-- RECORDS PROVIDED follows --
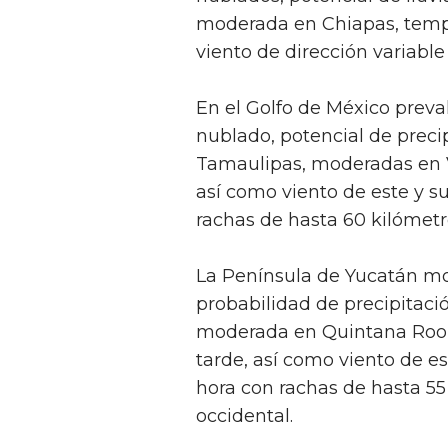
moderada en Chiapas, tempe
viento de dirección variable
En el Golfo de México prev
nublado, potencial de precip
Tamaulipas, moderadas en Ve
así como viento de este y su
rachas de hasta 60 kilómetr
La Península de Yucatán mo
probabilidad de precipitació
moderada en Quintana Roo, 
tarde, así como viento de es
hora con rachas de hasta 55
occidental.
-- RECORDS PROVIDED concluded --
The preceding listing must be repeated exactly, with all images dropped.

RESPONSE TO THIS EXERCISE ::
moderada en Chiapas, tempe
viento de dirección variable
En el Golfo de México prev
nublado, potencial de precip
Tamaulipas, moderadas en Ve
así como viento de este y su
rachas de hasta 60 kilómetr
La Península de Yucatán mo
probabilidad de precipitació
moderada en Quintana Roo, 
tarde, así como viento de es
hora con rachas de hasta 55
occidental.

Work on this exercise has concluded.